| What you will do |
The required output is the line with "nombre de jours pris sur cette période." through the final line of the entries, each one exactly as it stands.

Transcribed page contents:
*** Begin section ***
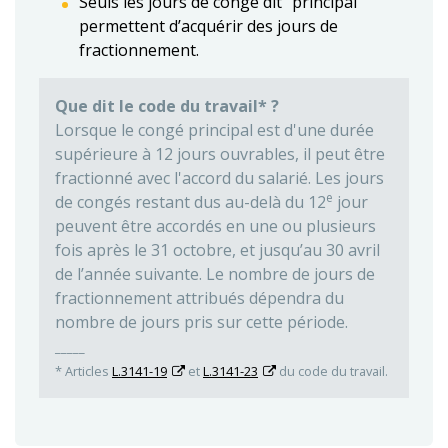
Seuls les jours de congé dit "principal"
permettent d’acquérir des jours de
fractionnement.
Que dit le code du travail* ?
Lorsque le congé principal est d'une durée
supérieure à 12 jours ouvrables, il peut être
fractionné avec l'accord du salarié. Les jours
e
de congés restant dus au-delà du 12
jour
peuvent être accordés en une ou plusieurs
fois après le 31 octobre, et jusqu’au 30 avril
de l’année suivante. Le nombre de jours de
fractionnement attribués dépendra du
nombre de jours pris sur cette période.
_____
* Articles
L.3141-19
et
L.3141-23
du code du travail.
*** End section ***
| Solution |
nombre de jours pris sur cette période.
_____
* Articles
L.3141-19
et
L.3141-23
du code du travail.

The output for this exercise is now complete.